# WHAT YOU ARE ASKED TO DO
Each line of the material below that holds the word "They" needs to be copied.

# DATA EXCERPTS
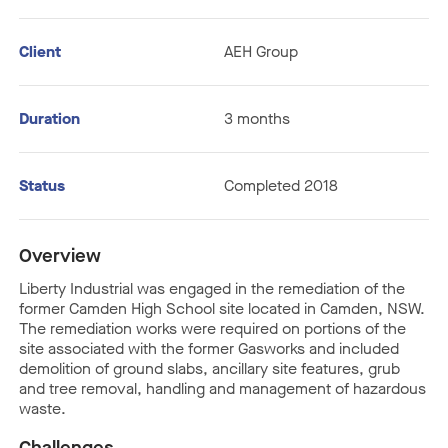
Client
AEH Group
Duration
3 months
Status
Completed 2018
Overview
Liberty Industrial was engaged in the remediation of the
former Camden High School site located in Camden, NSW.
The remediation works were required on portions of the
site associated with the former Gasworks and included
demolition of ground slabs, ancillary site features, grub
and tree removal, handling and management of hazardous
waste.
Challenges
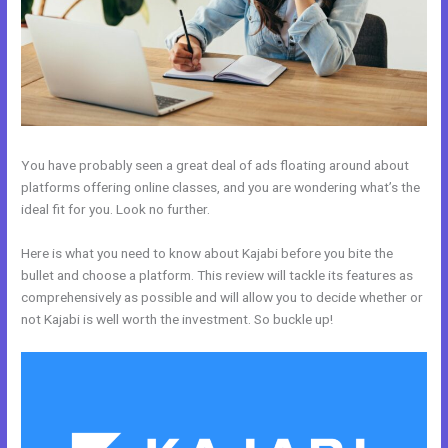
You have probably seen a great deal of ads floating around about
platforms offering online classes, and you are wondering what’s the
ideal fit for you. Look no further.
Here is what you need to know about Kajabi before you bite the
bullet and choose a platform. This review will tackle its features as
comprehensively as possible and will allow you to decide whether or
not Kajabi is well worth the investment. So buckle up!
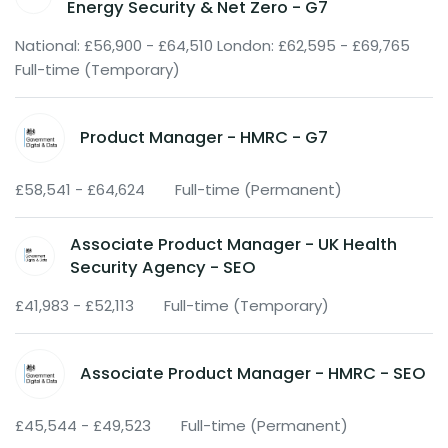
Energy Security & Net Zero - G7
National: £56,900 - £64,510 London: £62,595 - £69,765
Full-time (Temporary)
Product Manager - HMRC - G7
£58,541 - £64,624
Full-time (Permanent)
Associate Product Manager - UK Health
Security Agency - SEO
£41,983 - £52,113
Full-time (Temporary)
Associate Product Manager - HMRC - SEO
£45,544 - £49,523
Full-time (Permanent)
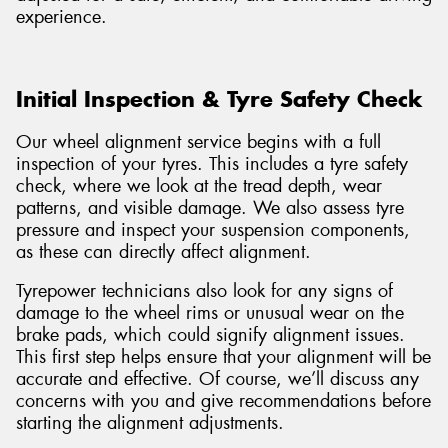
experience.
Initial Inspection & Tyre Safety Check
Our wheel alignment service begins with a full
inspection of your tyres. This includes a tyre safety
check, where we look at the tread depth, wear
patterns, and visible damage. We also assess tyre
pressure and inspect your suspension components,
as these can directly affect alignment.
Tyrepower technicians also look for any signs of
damage to the wheel rims or unusual wear on the
brake pads, which could signify alignment issues.
This first step helps ensure that your alignment will be
accurate and effective. Of course, we’ll discuss any
concerns with you and give recommendations before
starting the alignment adjustments.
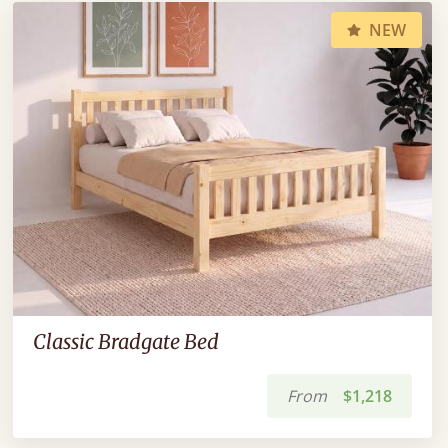
NEW
Classic Bradgate Bed
From
$1,218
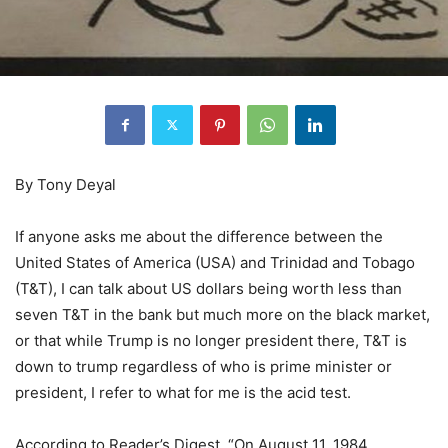
By Tony Deyal
If anyone asks me about the difference between the
United States of America (USA) and Trinidad and Tobago
(T&T), I can talk about US dollars being worth less than
seven T&T in the bank but much more on the black market,
or that while Trump is no longer president there, T&T is
down to trump regardless of who is prime minister or
president, I refer to what for me is the acid test.
According to Reader’s Digest, “On August 11, 1984,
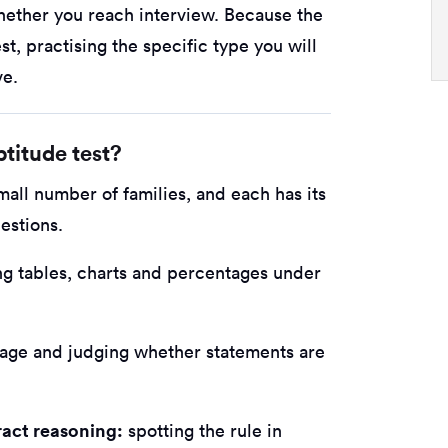
whether you reach interview. Because the
st, practising the specific type you will
ve.
titude test?
small number of families, and each has its
estions.
ng tables, charts and percentages under
age and judging whether statements are
ract reasoning:
spotting the rule in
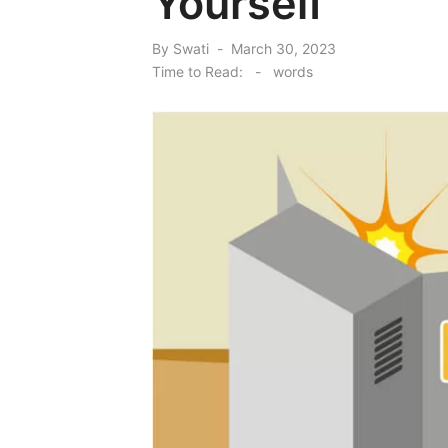
Yourself
Posted
By
Swati
March 30, 2023
on
Time to Read:
-
words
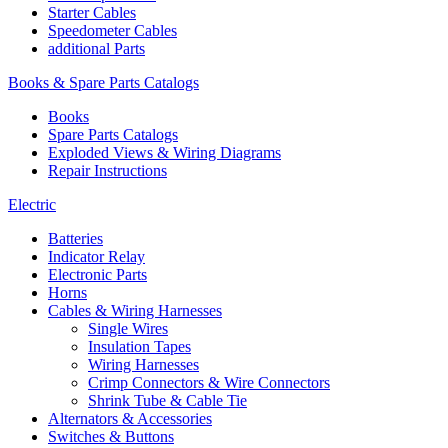
Starter Cables
Speedometer Cables
additional Parts
Books & Spare Parts Catalogs
Books
Spare Parts Catalogs
Exploded Views & Wiring Diagrams
Repair Instructions
Electric
Batteries
Indicator Relay
Electronic Parts
Horns
Cables & Wiring Harnesses
Single Wires
Insulation Tapes
Wiring Harnesses
Crimp Connectors & Wire Connectors
Shrink Tube & Cable Tie
Alternators & Accessories
Switches & Buttons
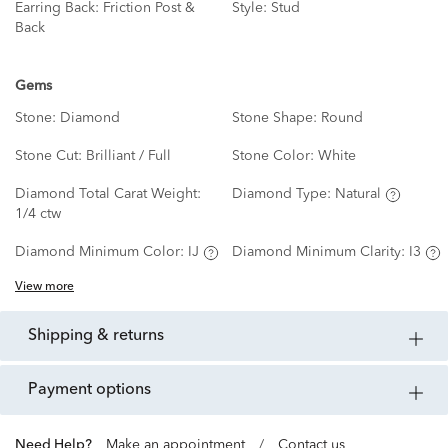
Earring Back:
Friction Post &
Style:
Stud
Back
Gems
Stone:
Diamond
Stone Shape:
Round
Stone Cut:
Brilliant / Full
Stone Color:
White
Diamond Total Carat Weight:
Diamond Type:
Natural
1/4 ctw
Diamond Minimum Color:
IJ
Diamond Minimum Clarity:
I3
View more
shipping & returns
payment options
Need Help?
Make an appointment
/
Contact us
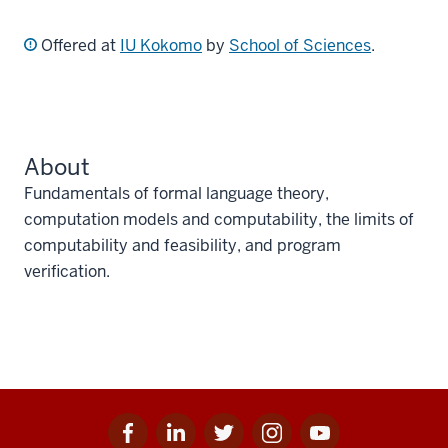
Offered at
IU Kokomo
by
School of Sciences
.
About
Fundamentals of formal language theory,
computation models and computability, the limits of
computability and feasibility, and program
verification.
Facebook
Linkedin
Twitter
Instagram
Youtube
Social
for
for
for
for
for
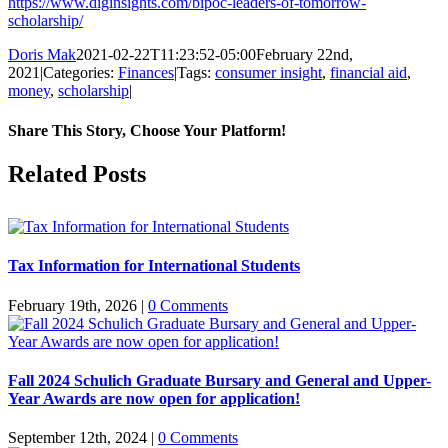
https://www.diginsights.com/bipoc-leaders-of-tomorrow-
scholarship/
Doris Mak
2021-02-22T11:23:52-05:00
February 22nd,
2021
|
Categories:
Finances
|
Tags:
consumer insight
,
financial aid
,
money
,
scholarship
|
Share This Story, Choose Your Platform!
Facebook
X
Reddit
LinkedIn
Pinterest
Related Posts
Tax Information for International Students
February 19th, 2026
|
0 Comments
Fall 2024 Schulich Graduate Bursary and General and Upper-
Year Awards are now open for application!
September 12th, 2024
|
0 Comments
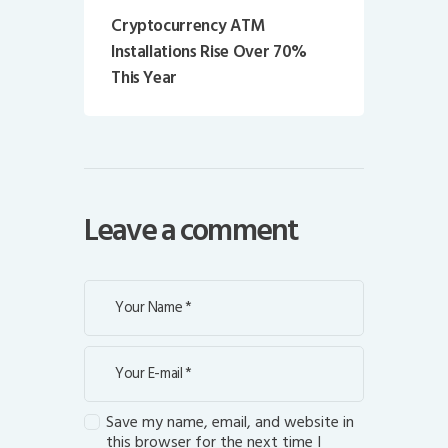
Cryptocurrency ATM
Installations Rise Over 70%
This Year
Leave a comment
Save my name, email, and website in
this browser for the next time I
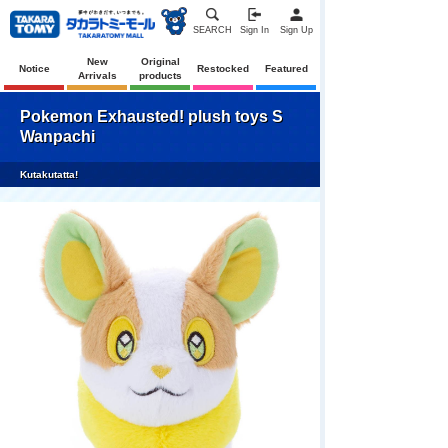
SEARCH
Sign In
Sign Up
New
Original
Notice
Restocked
Featured
Arrivals
products
Pokemon Exhausted! plush toys S
Wanpachi
Kutakutatta!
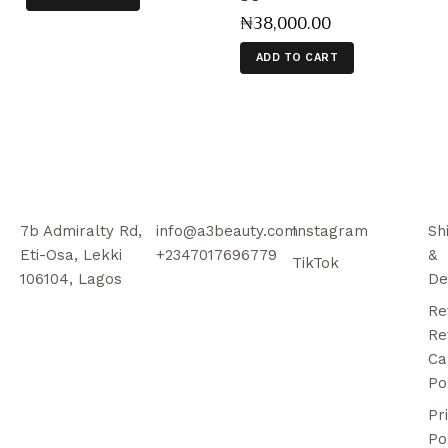
₦
38,000
.
00
ADD TO CART
7b Admiralty Rd,
info@a3beauty.com
Instagram
Sh
Eti-Osa, Lekki
+2347017696779
&
TikTok
106104, Lagos
De
Re
Re
Ca
Po
Pr
Po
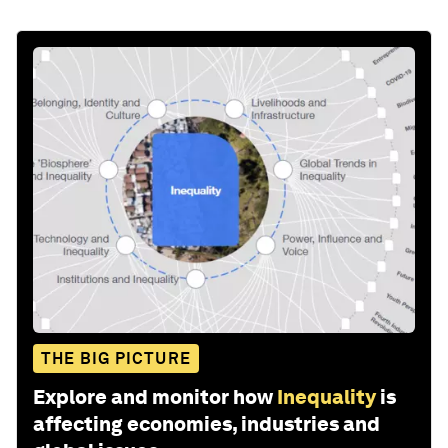
THE BIG PICTURE
Explore and monitor how
Inequality
is
affecting economies, industries and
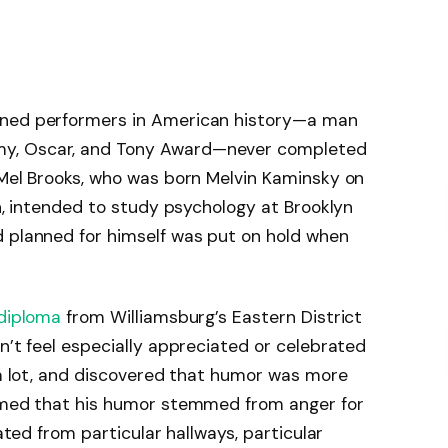
wned performers in American history—a man
my, Oscar, and Tony Award—never completed
 Mel Brooks, who was born Melvin Kaminsky on
yn, intended to study psychology at Brooklyn
d planned for himself was put on hold when
diploma
from Williamsburg’s Eastern District
n’t feel especially appreciated or celebrated
d a lot, and discovered that humor was more
aimed that his humor stemmed from anger for
nated from particular hallways, particular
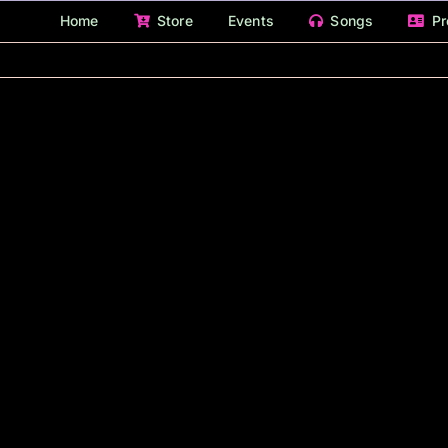
Home
Store
Events
Songs
Pr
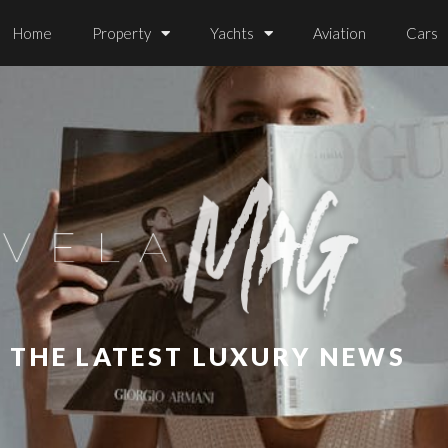
Home
Property
Yachts
Aviation
Cars
L THE LATEST LUXURY NEWS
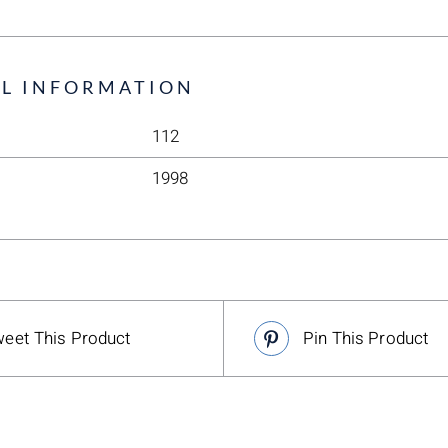
L INFORMATION
112
1998
eet This Product
Pin This Product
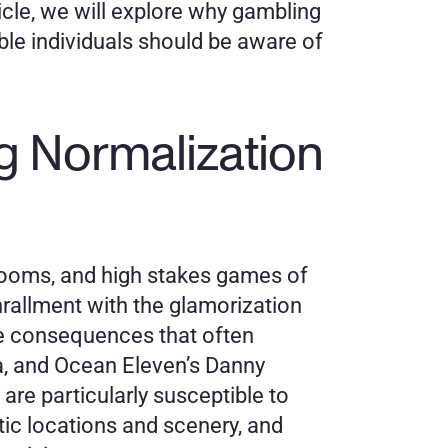
icle, we will explore why gambling 
le individuals should be aware of 
g Normalization 
ooms, and high stakes games of 
rallment with the glamorization 
e consequences that often 
, and Ocean Eleven’s Danny 
e particularly susceptible to 
tic locations and scenery, and 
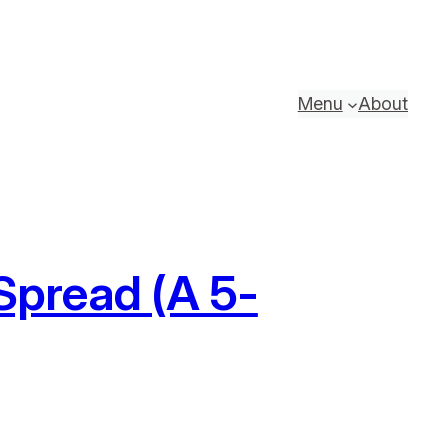
Menu
About
pread (A 5-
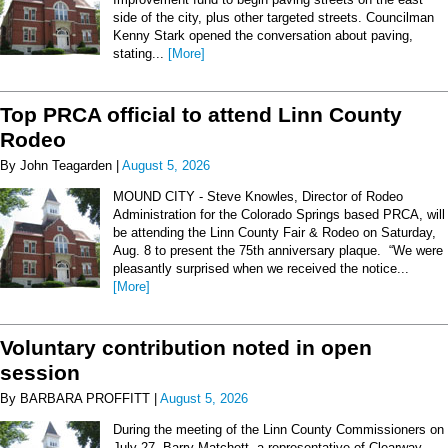
side of the city, plus other targeted streets. Councilman
Kenny Stark opened the conversation about paving,
stating...
[More]
Top PRCA official to attend Linn County
Rodeo
By John Teagarden |
August 5, 2026
MOUND CITY - Steve Knowles, Director of Rodeo
Administration for the Colorado Springs based PRCA, will
be attending the Linn County Fair & Rodeo on Saturday,
Aug. 8 to present the 75th anniversary plaque. “We were
pleasantly surprised when we received the notice...
[More]
Voluntary contribution noted in open
session
By BARBARA PROFFITT |
August 5, 2026
During the meeting of the Linn County Commissioners on
July 27, Barry Matchett, a representative of Clearway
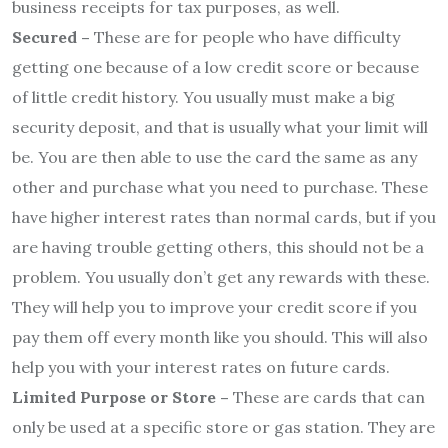
business receipts for tax purposes, as well.
Secured –
These are for people who have difficulty
getting one because of a low credit score or because
of little credit history. You usually must make a big
security deposit, and that is usually what your limit will
be. You are then able to use the card the same as any
other and purchase what you need to purchase. These
have higher interest rates than normal cards, but if you
are having trouble getting others, this should not be a
problem. You usually don’t get any rewards with these.
They will help you to improve your credit score if you
pay them off every month like you should. This will also
help you with your interest rates on future cards.
Limited Purpose or Store –
These are cards that can
only be used at a specific store or gas station. They are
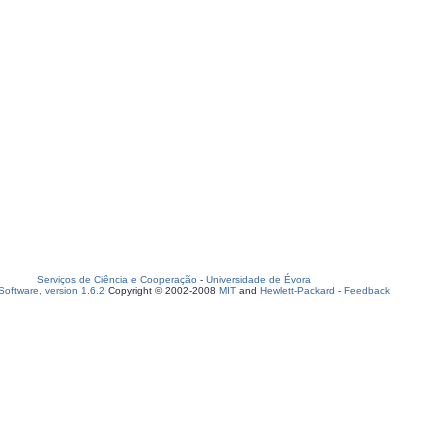
Serviços de Ciência e Cooperação
-
Universidade de Évora
oftware, version 1.6.2
Copyright © 2002-2008
MIT
and
Hewlett-Packard
-
Feedback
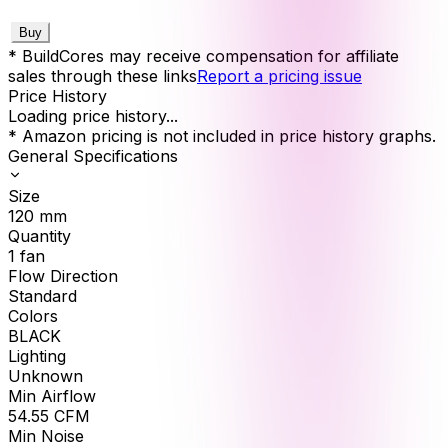
Buy
* BuildCores may receive compensation for affiliate
sales through these links
Report a pricing issue
Price History
Loading price history...
* Amazon pricing is not included in price history graphs.
General Specifications
Size
120
mm
Quantity
1
fan
Flow Direction
Standard
Colors
BLACK
Lighting
Unknown
Min Airflow
54.55
CFM
Min Noise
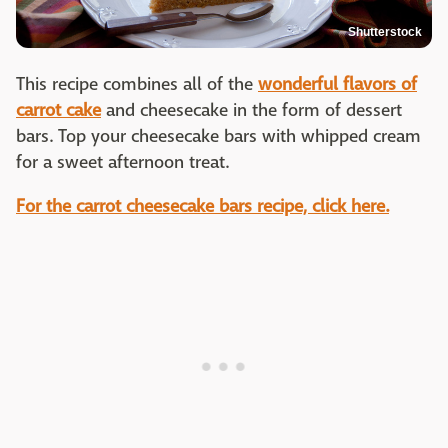
Shutterstock
This recipe combines all of the
wonderful flavors of
carrot cake
and cheesecake in the form of dessert
bars. Top your cheesecake bars with whipped cream
for a sweet afternoon treat.
For the carrot cheesecake bars recipe, click here.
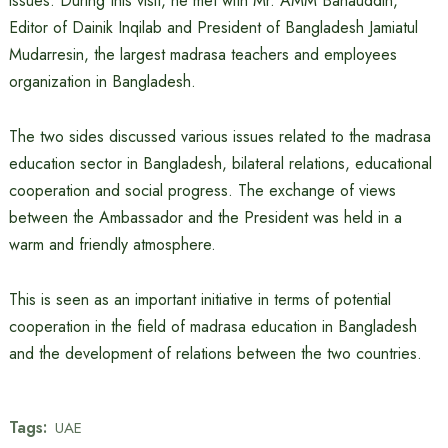
issues. During this visit, he met with Mr. AMM Bahauddin,
Editor of Dainik Inqilab and President of Bangladesh Jamiatul
Mudarresin, the largest madrasa teachers and employees
organization in Bangladesh.
The two sides discussed various issues related to the madrasa
education sector in Bangladesh, bilateral relations, educational
cooperation and social progress. The exchange of views
between the Ambassador and the President was held in a
warm and friendly atmosphere.
This is seen as an important initiative in terms of potential
cooperation in the field of madrasa education in Bangladesh
and the development of relations between the two countries.
Tags:
UAE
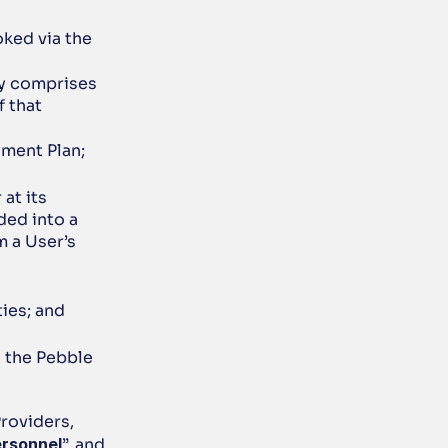
ked via the 
y comprises 
 that 
yment Plan;
t its 
ded into a 
 a User’s 
ties; and
, the Pebble 
oviders, 
ersonnel
”, and 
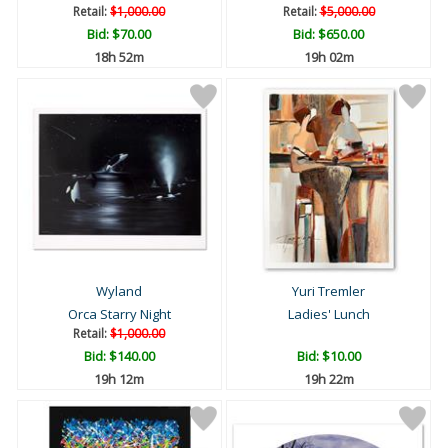
Retail:
$1,000.00
Retail:
$5,000.00
Bid:
$70.00
Bid:
$650.00
18h 52m
19h 02m
Wyland
Yuri Tremler
Orca Starry Night
Ladies' Lunch
Retail:
$1,000.00
Bid:
$140.00
Bid:
$10.00
19h 12m
19h 22m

# RESPONSE
They will help you to improve your credit score if you
only be used at a specific store or gas station. They are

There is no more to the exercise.